Monday, October 15, 2007

What I've Got Against Bobby Jindal

There are many reasons why I can't support Bobby Jindal's candidacy for governor of Louisiana, though it seems very likely he'll win outright on October 20th and consider it a mandate. But here are my main three reasons:

In the mid-90s Bobby Jindal was a senior consultant for the McKinsey Company, an advising firm that helped Allstate raise their profits from $82 million to over $2 billion. They did this by simply telling Allstate to stop paying so many claims. This turned out to be great news for the profits of share holders, but for people like my family who thought we were really insured, it was a pretty immoral strategy. We're still about 10 months to a year from getting back into our home.
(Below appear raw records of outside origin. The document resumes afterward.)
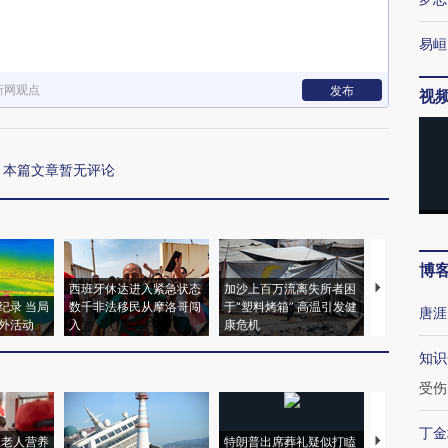
易峘
新网观点
发布
视
本篇文章暂无评论
博
西班牙休达进入紧急状态
加沙上百万流离失所者困
视线｜HYR
纪录 当局
数千非法移民从摩洛哥闯
于“塑料烤箱” 高温引发健
术：是什么
唐涯
外活动
入
康危机
心“花钱找虐
知识
受伤
丁金
上老人营养
特朗普出席葬礼疑似打瞌
视线｜全球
The second reason has to do with good-ol-boy racism. When asked about racial conflict in Louisiana on the day that thousands were marching for justice in Jena Louisiana, among them many of my Xavier students, Jindal commented in public: "We don't need anybody to divide us. We certainly don't need outside agitators to cause problems." When I first read rumors about Jindal calling the marchers "Outside agitators" I was admittedly skeptical as to the rumor's validity, as were many. But now we've heard from several sources in Shreveport that it's true. Now I'm even more amazed that the Times-Picayune and other media outlets are giving Jindal a free pass on that one. Isn't the "outside agitators" comment sort of a "Chocolate City" in reverse? I've learned there is a secret coded language of racists in Louisiana. The term "outside agitators" is something that might not sound so bad in South Dakota, but here, it carries much baggage. My African-American students say they know exactly what he meant by that.

Third, Jindal supports school vouchers. If this turns out helping all of the public school students of New Orleans, then I'll even campaign for Jindal in 4 years. But I think it is going to widen the achievement gap.

1 comment:

Anonymous said...

Nice post. I'm pretty frustrated that he's so popular, and it reminds me a bit of W. It's as though he's the assumed winner because everyone assumes he's the winner. I keep hearing how smart he is, but he strikes me as another simple-minded pandering jerk. His vehemence about prayer in schools is an issue for me too, but the biggest thing came after the FedFlood. Even David Vitter was criticizing the feds for not getting the job done, but Bobby kept carrying the water for W. His "loyalty" was above his duty to the state, and I won't forget that.

Nice that he's given us both discussion topics in class. In my prejudice seminar, we discussed the issue of names and people's attempts to identify/disidentify their own or others. There's his change from Piyush (and critics' attention to it), Repubs pointing out Obama's middle name Hussein, and Hillary changing her name after Bill lost his first run at Ark governor. One of those associative labels that makes things intriguing.